How I Cracked the Internet and Why It’s Still Broken
Catching up With Mafiaboy. And He’s Got Some Advice for You.
The book is the story of Michael Calce’s involvement in hacking, from his early adventures on AOL, launching the attacks on Yahoo, CNN and eBay in 1999 to the resulting investigation, trial and sentencing that followed. The second part of the book covers a bit of his life afterwards. But it is mostly on how hacking has changed since his Mafiaboy days and ways for users to protect themselves online.
When I first came across the book I had to google “MafiaBoy” as, while the name sounded familiar, I couldn’t recall who he was. In short, besides his age and the high profile of his targets, his story isn’t that unique: “teen hacks website” is almost a cliche at this point with everything from James Bond to Doctor Who featuring young computer geniuses who are up to no good. So it’s worth asking beyond who was MafiaBoy, what exactly did he do, and does it matter nearly ten years on.
Who is he?
Michael Calce is an Italian Canadian who grew up in Montreal, Canada. He got started on a PC in the early 1990s and drifted into hacking initially though looking for games to play, before discovering AOL (American Online) and from there, to the Internet. Most of the book covers his Archangel/Mafiaboy (incidentally, the ‘Mafiaboy’ handle was first used by his older brother to download music) days. It ends with his release from a group home in 2002.
Since his release, he’s followed, fellow one-time black-hatter, Kevin Mitnick’s trajectory: doing time than going into the computer security business, writing a computer security column in Le Journal de MontrĂ©al as well as consulting work. That writing shows in the book as when he explains the underground economy and threats to PCs in plain English, and, it seems, without a lot of hyperbole — maybe the inflated numbers thrown around at his trial are remembered?
What did he do?
The question of whether Michael was just a “script kiddie” or the expert cracker, as early police press-releases dubbed him, seem to be a bit ambiguous. He worked with other, more experienced coders. Calce seemed to have come up with the idea of something he called an “MDDoS” (Mega-Distributed-Denial of Service) attack which boils down to being able to launch an attack on a target by chaining together many compromised computer networks. For this, he says he worked with another coder whose interest was in building the software as a challenge but had no interest in personally using it.

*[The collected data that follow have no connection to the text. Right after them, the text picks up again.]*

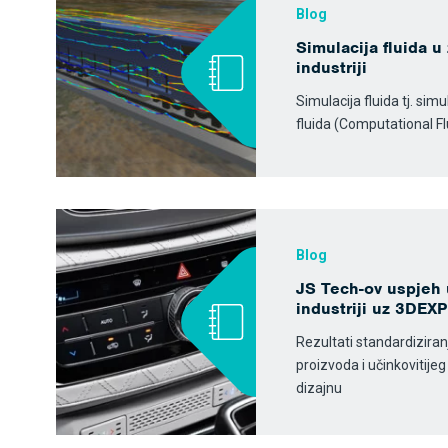
Blog
Simulacija fluida u
industriji
Simulacija fluida tj. si
fluida (Computational F
Blog
JS Tech-ov uspjeh 
industriji uz 3DE
Rezultati standardizira
proizvoda i učinkovitije
dizajnu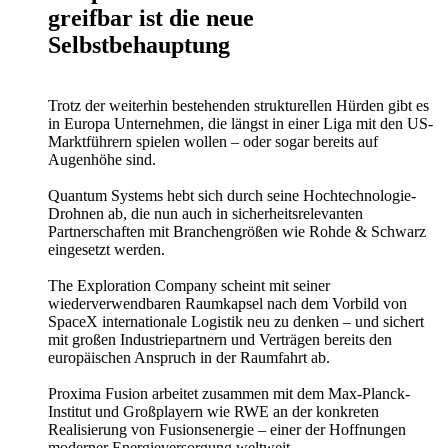
greifbar ist die neue
Selbstbehauptung
Trotz der weiterhin bestehenden strukturellen Hürden gibt es
in Europa Unternehmen, die längst in einer Liga mit den US-
Marktführern spielen wollen – oder sogar bereits auf
Augenhöhe sind.
Quantum Systems hebt sich durch seine Hochtechnologie-
Drohnen ab, die nun auch in sicherheitsrelevanten
Partnerschaften mit Branchengrößen wie Rohde & Schwarz
eingesetzt werden.
The Exploration Company scheint mit seiner
wiederverwendbaren Raumkapsel nach dem Vorbild von
SpaceX internationale Logistik neu zu denken – und sichert
mit großen Industriepartnern und Verträgen bereits den
europäischen Anspruch in der Raumfahrt ab.
Proxima Fusion arbeitet zusammen mit dem Max-Planck-
Institut und Großplayern wie RWE an der konkreten
Realisierung von Fusionsenergie – einer der Hoffnungen
moderner Energieversorgung weltweit.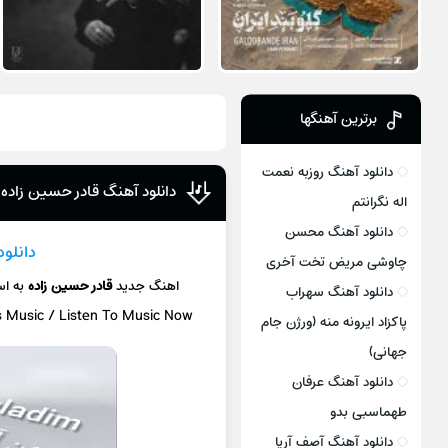
برترین آهنگها
دانلود آهنگ روزبه نعمت
دانلود آهنگ قادر حسین زاده 
اله نگرانتم
دانلود آهنگ محسن
دانلو
چاوشی مریض تخت آخری
اهنگ جدید
قادر حسین زاده
به ا
دانلود آهنگ سهراب
s Music / Listen To Music Now
پاکزاد ایرونه منه (ورژن جام
جهانی)
دانلود آهنگ عرفان
طهماسبی بدو
دانلود آهنگ آصف آریا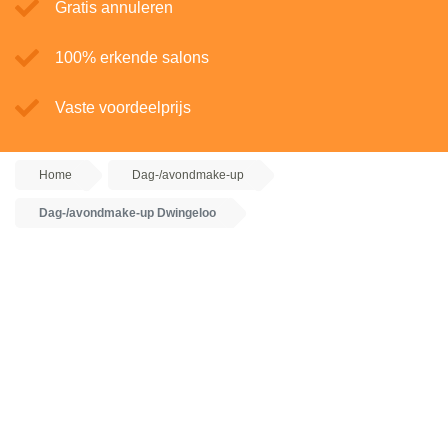
Gratis annuleren
100% erkende salons
Vaste voordeelprijs
Home
Dag-/avondmake-up
Dag-/avondmake-up Dwingeloo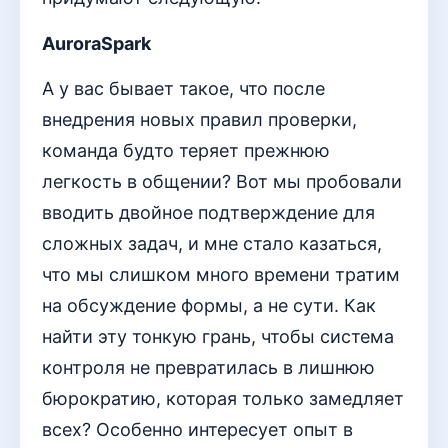
AuroraSpark
А у вас бывает такое, что после
внедрения новых правил проверки,
команда будто теряет прежнюю
легкость в общении? Вот мы пробовали
вводить двойное подтверждение для
сложных задач, и мне стало казаться,
что мы слишком много времени тратим
на обсуждение формы, а не сути. Как
найти эту тонкую грань, чтобы система
контроля не превратилась в лишнюю
бюрократию, которая только замедляет
всех? Особенно интересует опыт в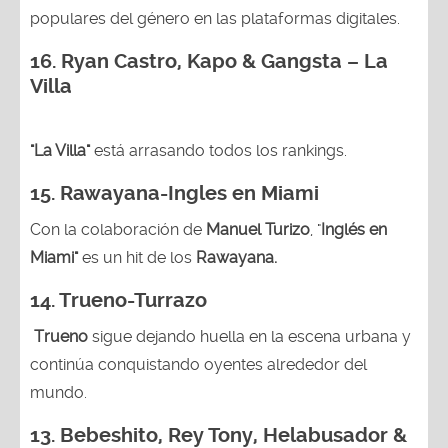
populares del género en las plataformas digitales.
16. Ryan Castro, Kapo & Gangsta – La
Villa
"La Villa"
está arrasando todos los rankings.
15.
Rawayana-Ingles en Miami
Con la colaboración de
Manuel Turizo
, "
Inglés en
Miami"
es un hit de los
Rawayana.
14.
Trueno-Turrazo
Trueno
sigue dejando huella en la escena urbana y
continúa conquistando oyentes alrededor del
mundo.
13.
Bebeshito, Rey Tony, Helabusador &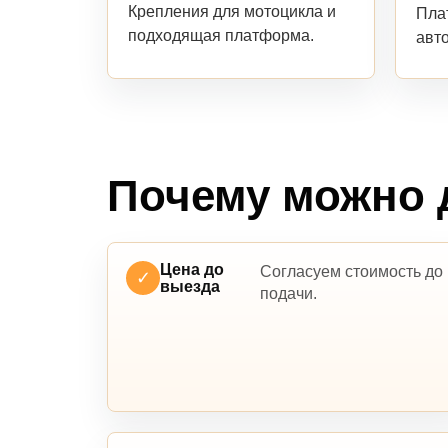
Крепления для мотоцикла и
Пла
подходящая платформа.
авт
Почему можно 
Цена до
Согласуем стоимость до
✓
выезда
подачи.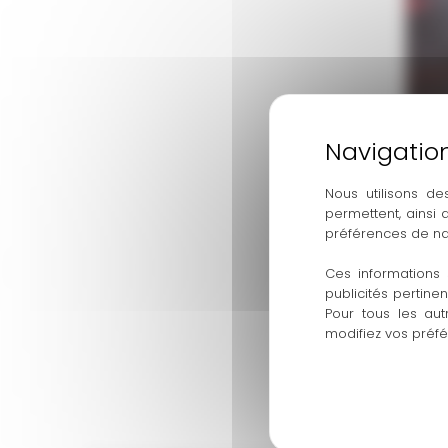
Nous utilisons de
permettent, ainsi
préférences de na
Ces informations 
publicités pertine
Pour tous les aut
modifiez vos préf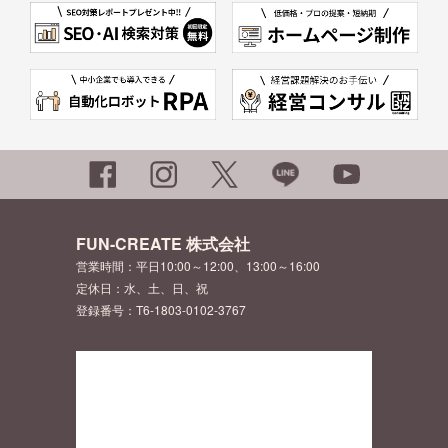
FUN-CREATE 株式会社
営業時間：平日10:00～12:00、13:00～16:00
定休日：水、土、日、祝
登録番号：T6-1803-0102-3767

How was Michael caught? It seems to be a combination of him bragging on IRC (Internet Relay Chat, an early online messaging system), which led to an interest in a dormant hacking case from several years back, possibly an informer or mole either online or someone in Michael’s family or friends, and finally, his father’s house being bugged. It was a combination of old and new investigative techniques that brought the RCMP to his dad’s door at 3 am in February 2000.
In the end, he pleaded guilty to 56 criminal charges and received, likely because of his age — 15 at the time of the attacks — and lack of a criminal record, eight months in a group home plus a year’s probation.
Mafiaboy 2.0
The second part of the book is about Internet security and a warning that his brand of pranksters who fought each other on IRC channels in the 1990s are far less dangerous than the less-visible but more numerous, criminally-minded hackers. The latter engage in extortion, identity theft and other profitable ventures today.
The subtitle of the book “How I Cracked the Internet and Why It’s Still Broken” should have been “How I Cracked the Internet and How It’s Still Broken”, as the second part of the book, Mafiaboy 2.0, does a good job explaining the state of security on the Internet. There isn’t a lot of ‘why’ covered in this book, apart from one, at his trial, of the Crown’s expert witness, Allan Paller, admitting that Michael’s attacks could have been blocked, but this would have involved equipment updates, i.e. money.
The mystery to me is why no-one had taken down Yahoo before Michael did in 1999? Was it that those capable of it also realized the attention it would cause? Was he just better at assembling botnets than his competitors on IRC? Was the coder he worked with that good? This wasn’t answered in the book.
In the end, the book does a fair job explaining how Michael drifted into hacking, what he eventually did and how the Internet has changed since 2000. While the book is not quite a page-turner, there’s a gentle humour, primarily through Michael’s dealing with father, such as when he explains the rules about cigars and eating, that keep the story from being too dry.